Kesepian

Di ruang besar dan sunyi di rumah megahnya, Gendis duduk termenung, pikirannya dipenuhi kebingungan dan rasa lelah yang tak pernah usai. Bayang-bayang suaminya yang terakhir masih segar dalam ingatan. Pria itu baru saja meninggal beberapa bulan lalu—mati dengan wajah pucat di tempat tidur mereka setelah malam pertama yang tK berhasil itu. Sejak saat itu, kutukan yang membayangi dirinya terasa makin nyata dan menakutkan.

Tapi ibunya tidak peduli.

“Gendis,” suara ibunya terdengar tak sabar, memecah keheningan. Wanita tua itu berdiri anggun di depan putrinya, dengan tatapan mata yang penuh tuntutan. “Kau tidak bisa terus hidup sendiri. Kau butuh suami lagi, seseorang yang bisa mengurus rumah ini, menjaga warisan kita. Kau sudah cukup lama berkabung untuk suamimu yang terakhir.”

Gendis menghela napas, matanya terpaku pada lantai di bawahnya.

“Ibu, orang-orang sudah mencemooh kita. Mereka bilang aku ini membawa sial. Semua pria yang menikah denganku mati, dan sekarang mereka menggunjingkan kita lebih buruk dari sebelumnya.”

“Biarkan saja mereka bicara!” sang ibu menjawab dengan nada dingin.

“Mereka hanya iri. Kau seorang wanita muda, cantik, dan kaya raya. Kau adalah pewaris perkebunan besar ini. Apa pun yang mereka katakan, mereka tak lebih dari sekumpulan orang yang memanfaatkan lidah mereka untuk menghancurkan. Dan kutukan? Itu semua hanya omong kosong yang mereka sebar untuk menakutimu.” Ibunya mengelak. Padahal Gendis tau pasti, ibunya bekerja sama dengan dukum.

Gendis menggeleng perlahan, hatinya kosong.

“Ibu, aku juga ingin hidup normal. Aku ingin seperti wanita lain, punya keluarga, dan hidup dengan bahagia. Tapi setiap kali aku menikah, orang itu mati. Bagaimana aku bisa berbuat seolah tidak terjadi apa-apa?”

Ibunya mendekat, menggenggam tangan Gendis dengan erat, pandangannya tajam namun juga penuh ketegasan.

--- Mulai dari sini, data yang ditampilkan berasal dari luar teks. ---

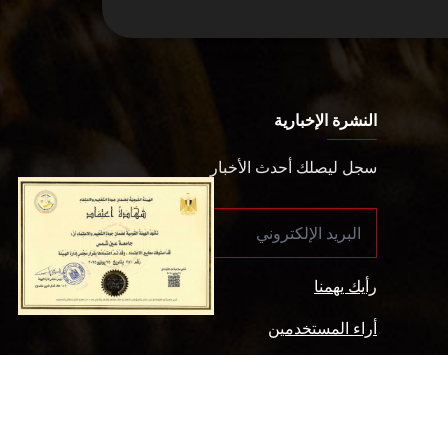
النشرة الإخبارية
سجل ليصلك أحدث الأخبار
رأيك يهمنا
أراء المستخدمين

“Gendis, kita adalah keluarga besar yang memiliki tanggung jawab. Kutukan itu hanya ada jika kau percaya. Selama kau terus berkutat dengan ketakutan ini, kau tidak akan bisa lepas dari bayangannya. Dan ingatlah, seorang wanita yang hidup sendiri akan menjadi bahan olokan selamanya. Satu-satunya cara agar kau dihormati adalah dengan terus menikah dan menunjukkan pada mereka bahwa kau lebih kuat dari omongan mereka.”

Gendis menarik tangannya perlahan, menatap wajah ibunya yang penuh ambisi, tetapi wanita yang melahirkannya itu sangat egois.

Bagi ibunya, pernikahan bukan soal cinta atau kebahagiaan, melainkan soal menjaga kekuasaan dan harga diri keluarga di mata orang-orang. Cemoohan orang, kutukan, bahkan kematian para pria yang menjadi suaminya tak dianggap penting. Semua yang diinginkan ibunya hanyalah menjaga agar keluarga mereka tetap berada di puncak.

Gendis hanya bisa terdiam, hatinya berperang antara ketakutan akan kutukan yang nyata dan desakan ibunya yang terasa mencekiknya.

Meski ia ingin menolak, bayangan dirinya kembali menjadi wanita lajang yang ditertawakan masyarakat juga membuatnya gentar. Di luar rumah, mungkin orang-orang menghormatinya sebagai juragan kaya dan terpandang, tapi jauh di dalam, dia hanyalah wanita yang kesepian, yang terus hidup dalam ketakutan yang tak pernah dipahaminya.

"Kau harus menikah, harus ...."

Begitulah tuntutan ibunya setiap hari.